§ **Task**: Word for word, repeat each entry that follows.

§ **Source material**:
====================

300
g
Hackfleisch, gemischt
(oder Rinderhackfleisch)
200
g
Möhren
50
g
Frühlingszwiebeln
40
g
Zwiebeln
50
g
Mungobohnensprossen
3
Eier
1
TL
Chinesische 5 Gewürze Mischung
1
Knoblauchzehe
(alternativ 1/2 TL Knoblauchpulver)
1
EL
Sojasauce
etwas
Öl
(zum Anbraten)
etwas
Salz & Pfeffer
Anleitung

====================

§ **Task result**:
300
g
Hackfleisch, gemischt
(oder Rinderhackfleisch)
200
g
Möhren
50
g
Frühlingszwiebeln
40
g
Zwiebeln
50
g
Mungobohnensprossen
3
Eier
1
TL
Chinesische 5 Gewürze Mischung
1
Knoblauchzehe
(alternativ 1/2 TL Knoblauchpulver)
1
EL
Sojasauce
etwas
Öl
(zum Anbraten)
etwas
Salz & Pfeffer
Anleitung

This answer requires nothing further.